Improving News, But Economy Still Sucks

What’s
Wrong Today
:


Here are two charts that describe the current state of consumer credit in the US.
Both come from Marketwatch.
The first chart shows the change quarter-to-quarter in loan delinquencies by type of loan. The left axis is $Billions. CC means credit card debt, HELOC means home equity lines of credit.


Wow and wow again. This one chart illustrates the magnitude of the Debt Crisis and
the Great Recession. Clearly, delinquencies were driven by the mortgage market.
To a great degree, this demonstrates the origins, and the culprits of the crisis. It was not profligate consumers, it is not feckless students; the students are pikers compared to the bankers. And it is not over.


Almost an entire generation’s worth of debt! By the time this graph reaches the
pre-crisis baseline, it looks like about 15-20 years of excess defaulted debt will have occurred! It is no surprise that many people are having to use CreditAssociates and similar companies to help them deal with their debt when you look at this. It is a frightening reality.



The chart below shows the % of loans that have entered delinquency. Most financial institutions declare loans that are past due by 90 days “delinquent”. The chart indicates that fewer Americans are getting into trouble with their debt, though the percentage of late loans is still higher than pre-recession levels. During the second quarter, every category of loan showed declining percentages of debt, although student loan delinquencies spiked much later than the other categories, and may decline more slowly.


So,
some parts of the economy suck less than they did last year.

This is what is
meant by the Soft Bigotry of Low Expectations.
This term was first used by George W. Bush in a speech to the NAACP in July, 2000.
He meant that we give extra consideration to individuals or groups that are considered lacking in some way. It was a bad idea then and it remains a bad idea today.
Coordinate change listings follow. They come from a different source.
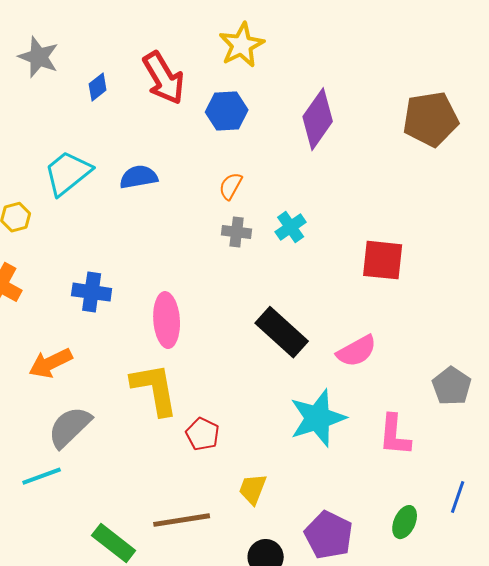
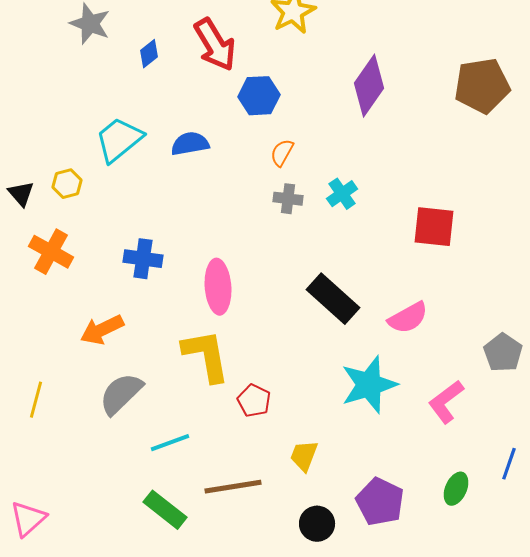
blue hexagon: (227, 111) -> (259, 96), moved
pink L-shape: (395, 435) -> (446, 402), turned 48
cyan line: (42, 476) -> (170, 443), moved

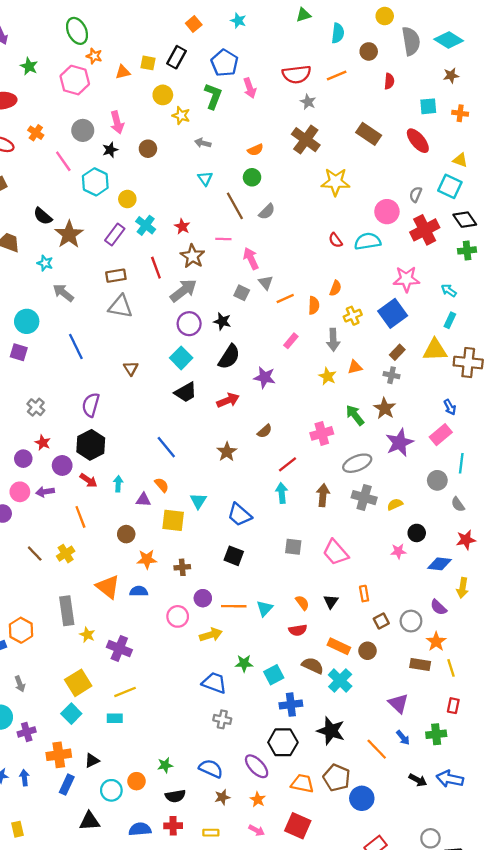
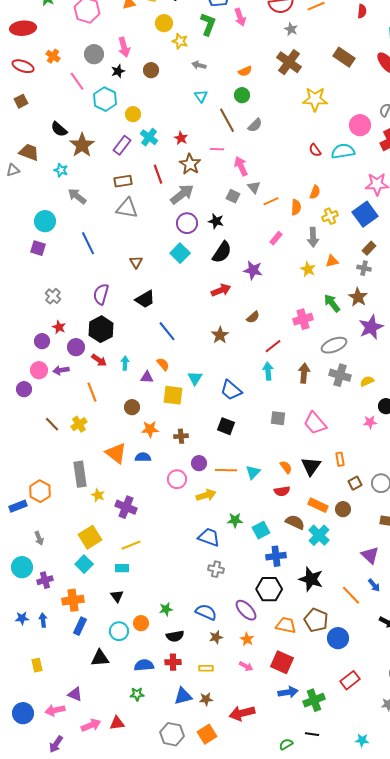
black trapezoid: (186, 392) -> (145, 299), moved
black triangle: (331, 602) -> (311, 466), size x1.5
black triangle: (92, 761) -> (117, 596), moved, turned -40

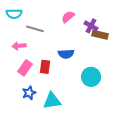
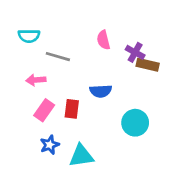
pink semicircle: (68, 17) -> (103, 40), turned -64

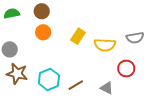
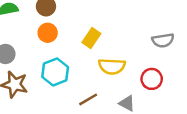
yellow semicircle: (105, 45) -> (112, 66), moved
cyan hexagon: (49, 79) -> (55, 72), moved

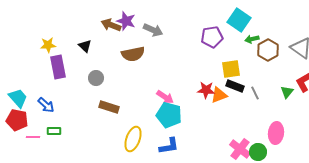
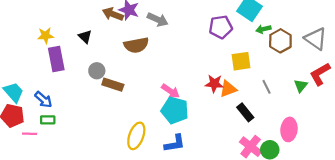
black rectangle: (235, 86) -> (245, 112), moved, turned 30
brown rectangle: (109, 107) -> (113, 85), moved
green rectangle: (54, 131) -> (48, 120), moved

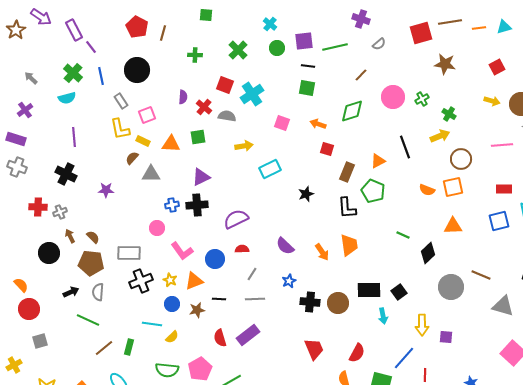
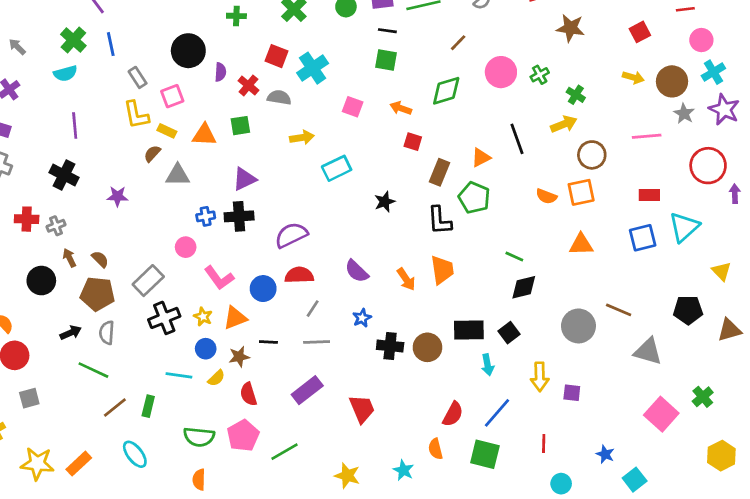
black circle: (137, 70) -> (188, 51), moved
red semicircle: (242, 249) -> (299, 275), size x1.5
gray rectangle: (129, 253) -> (148, 281), turned -45
black diamond: (428, 253) -> (524, 287), moved, turned 30
yellow semicircle: (172, 337) -> (216, 378), moved
red semicircle: (220, 338) -> (248, 394), moved
red trapezoid: (314, 349) -> (362, 409), moved
blue line: (404, 358) -> (497, 413), moved

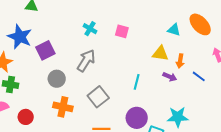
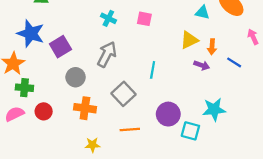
yellow triangle: (160, 53) -> (189, 40), turned -30
cyan line: (137, 82) -> (153, 70), moved
red circle: (26, 117) -> (44, 111), moved

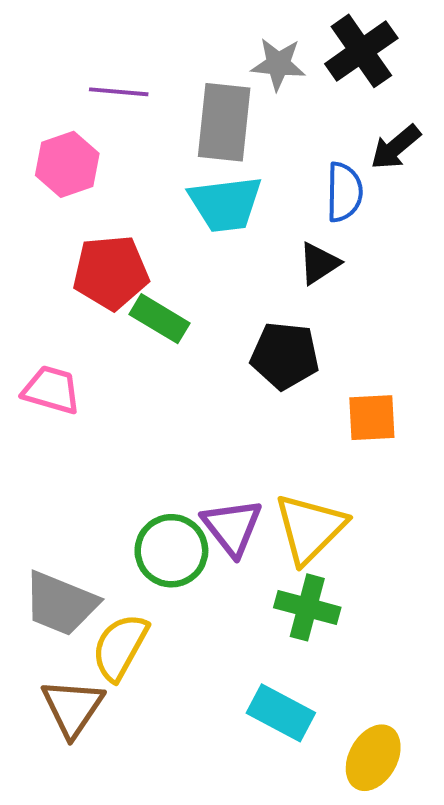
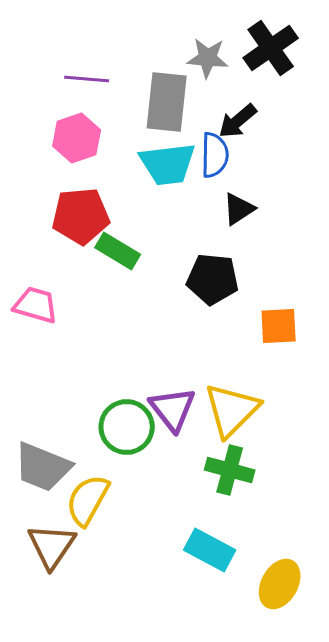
black arrow: (396, 147) -> (238, 121), moved
pink hexagon: (67, 164) -> (77, 138), moved
blue semicircle: (344, 192) -> (215, 155), moved

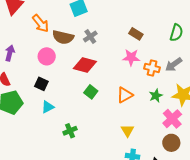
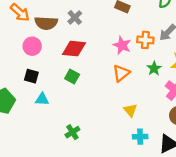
pink star: (131, 57) -> (122, 45), moved, turned 30
green square: (91, 92) -> (72, 76), moved
cyan triangle: (48, 107) -> (42, 99), turned 40
green cross: (70, 131) -> (72, 132), moved

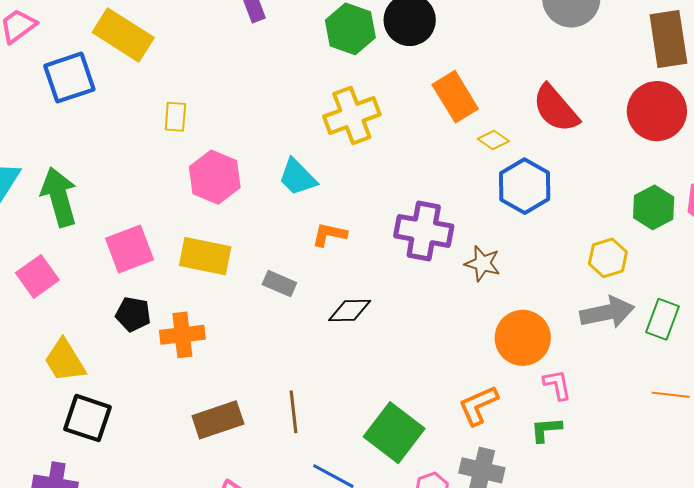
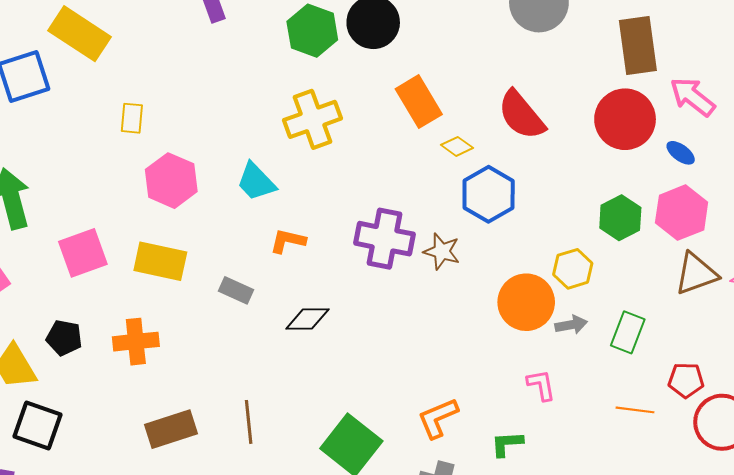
brown star: (483, 263) -> (442, 251), moved
gray arrow: (607, 312) -> (571, 325), size x0.6
black pentagon: (133, 314) -> (64, 338), moved
orange circle: (523, 338) -> (526, 302), moved
pink L-shape: (557, 385) -> (541, 385), moved

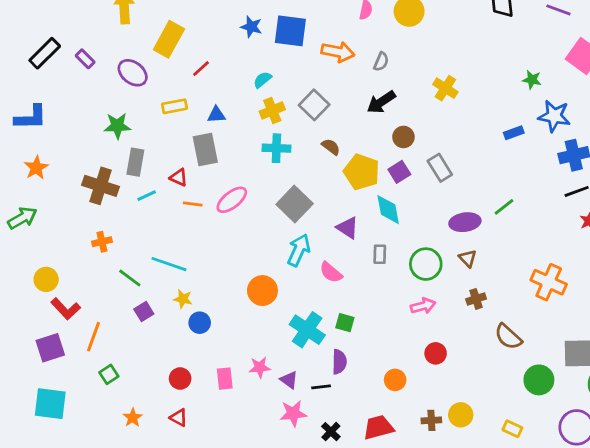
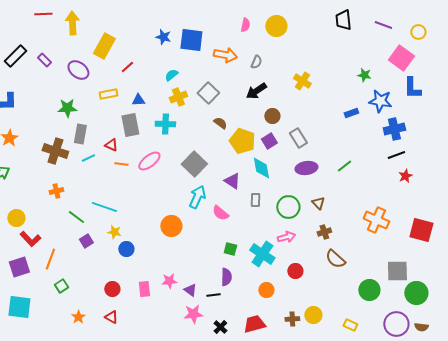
cyan cross: (276, 148) -> (165, 124), moved
purple ellipse: (465, 222) -> (306, 168), moved
cyan cross: (307, 330) -> (262, 254), moved
brown semicircle: (508, 337) -> (335, 259), moved

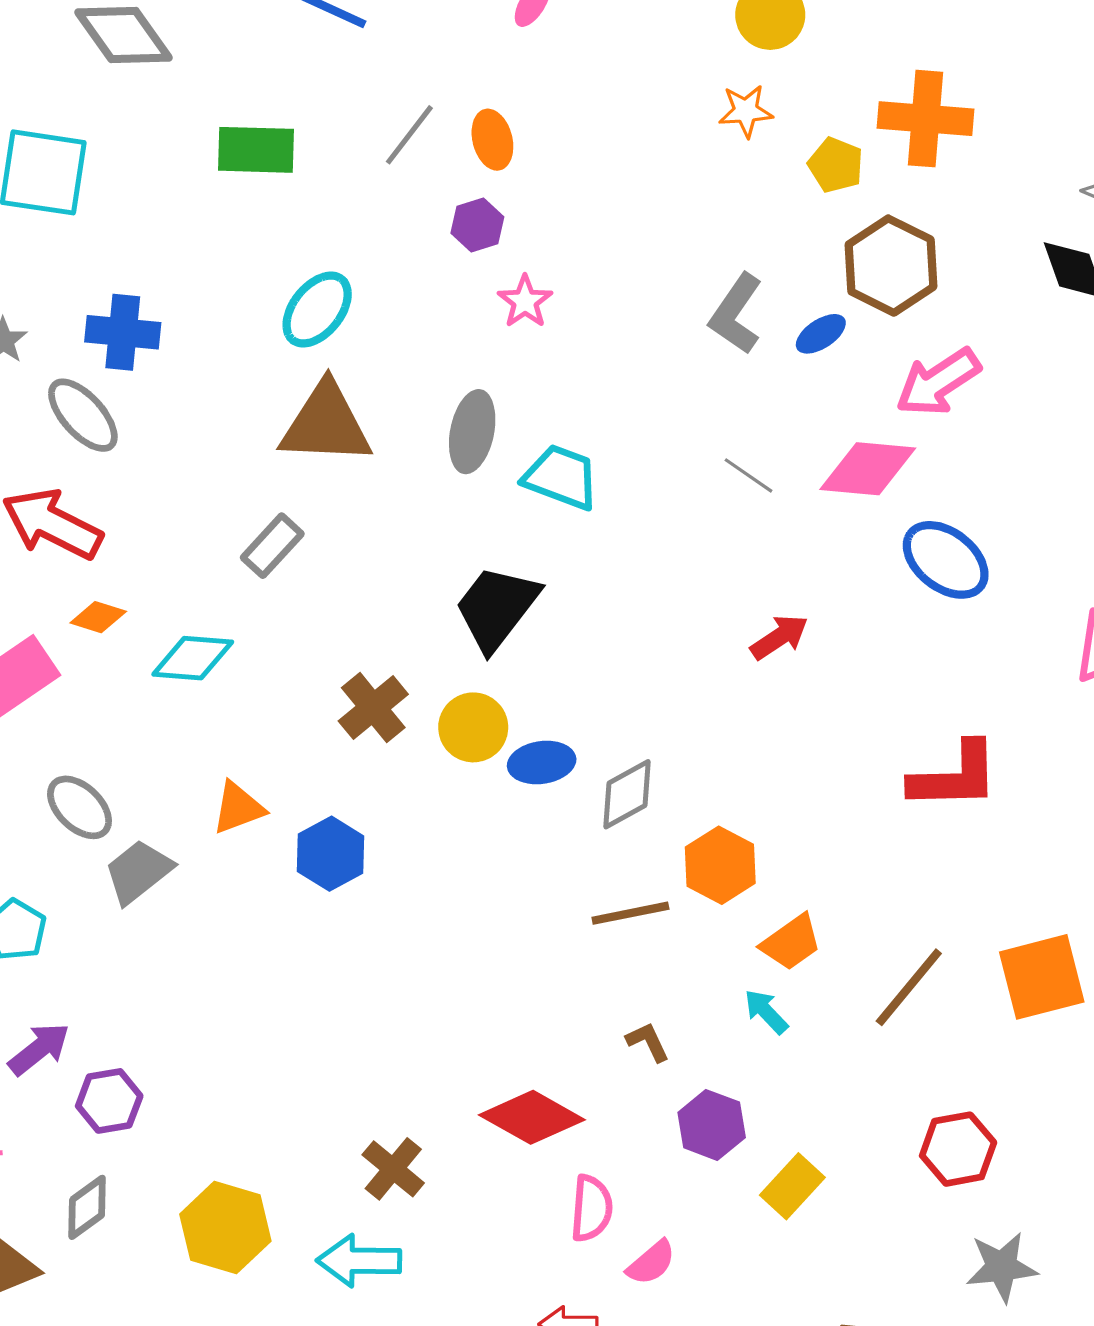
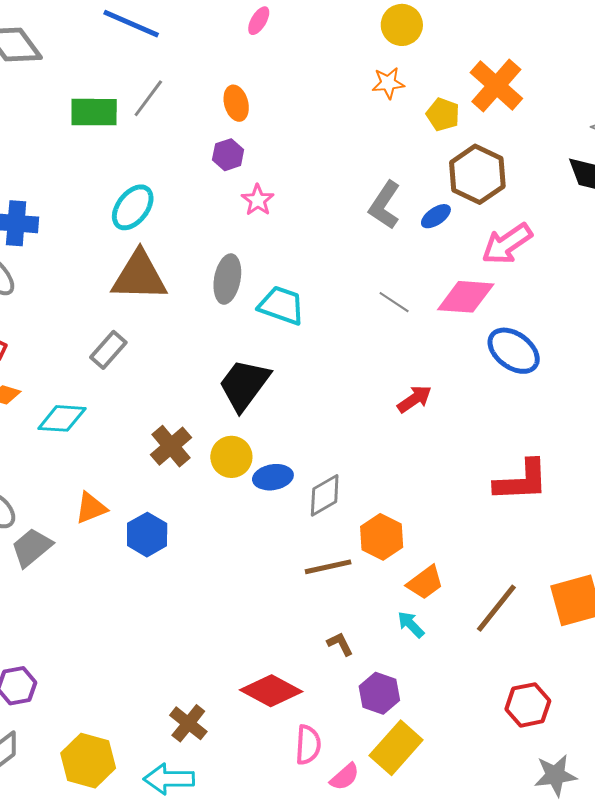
orange cross: (925, 119) -> (496, 86), turned 38
gray line: (409, 135) -> (148, 98), moved
yellow rectangle: (792, 1186) -> (396, 748), moved, size x1.4

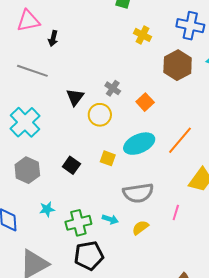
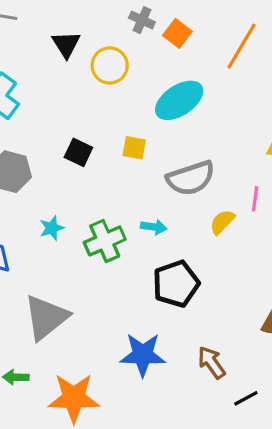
gray cross: (113, 88) -> (142, 20), moved
orange line: (180, 140) -> (241, 46), moved
yellow square: (108, 158) -> (134, 148), moved
yellow semicircle: (140, 228) -> (222, 222), moved
black pentagon: (89, 256) -> (176, 284), moved

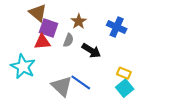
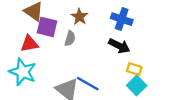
red triangle: (42, 42) -> (29, 44), moved
black arrow: (91, 51) -> (119, 46), moved

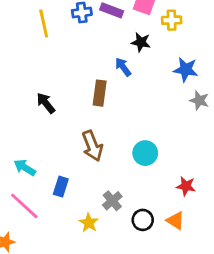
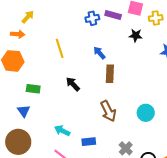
yellow line: (44, 23) -> (60, 48), moved
blue arrow: (123, 67) -> (99, 53), moved
blue rectangle: (61, 187) -> (89, 142), turned 72

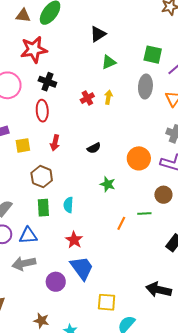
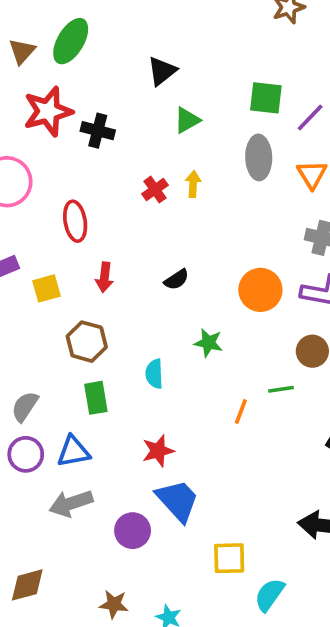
brown triangle: (23, 15) -> (22, 51), turned -49
black cross: (47, 82) -> (98, 131), moved
cyan semicircle: (68, 205) -> (154, 374), moved
red star: (74, 240) -> (158, 451), turned 30

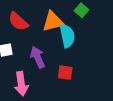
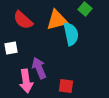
purple arrow: (38, 57) -> (39, 68), moved
red square: (65, 73) -> (66, 86), moved

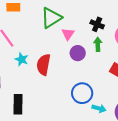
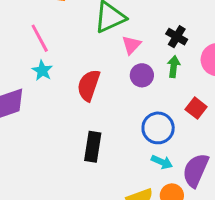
cyan star: (22, 59) -> (42, 71), moved
blue circle: (82, 93) -> (158, 128), moved
black rectangle: (18, 104) -> (93, 147), moved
Bush was talking about educational standards, but the term as used here means that we have come to expect less from the economy than we have in the past, and that we now celebrate small
gains, like those shown in the charts above.


Think about jobs: Of the 161,000 reported private sector jobs gained in July, 157,000 or 97.5%, are in non-tradable domestic services. A non-tradable service is a job that produces services that cannot be offshored, such as waitresses, bartenders, hospital orderlies, retail clerks, warehousemen. Thus, no matter how large the new jobs number might be, it will not help reduce the US trade deficit.


Many of these jobs are part-time jobs without health or pension benefits. Many of these jobs do not produce sufficient income to drive a consumer economy.


Manufacturing
and tradable professional service jobs such as software engineering have been moved offshore to lower wage, lower-salary locations.Ā  The savings in labor costs have enriched corporate executives, Wall Street, and shareholders.


Erica Groshen
is the Commissioner of Labor Statistics and head of the U.S. Bureau of Labor
Statistics (BLS), the department that produces the jobs report. The
commissioner’s statement
accompanying the jobs report, acknowledges that 8,200,000 or 6% of the currently employed are “involuntary part-time
workers” who cannot find full-time employment
.


The July
2013 payroll employment level of 136,038,000 is 2,018,000 below the employment level in January 2008, which
was 5 years and 7 months ago.


If it
requires 130,000 new jobs each month to keep employment equal with population
growth, the US economy is behind by 10,728,000 jobs. These missing jobs show up
in the declining labor force participation rate, the part-time workers who can’t find full-time work, and the large number of
discouraged workers who are no longer counted as unemployed.


Obviously,
for job-seekers, there has been no economic recovery.


Soft Bigotry of Low Expectations indeed!!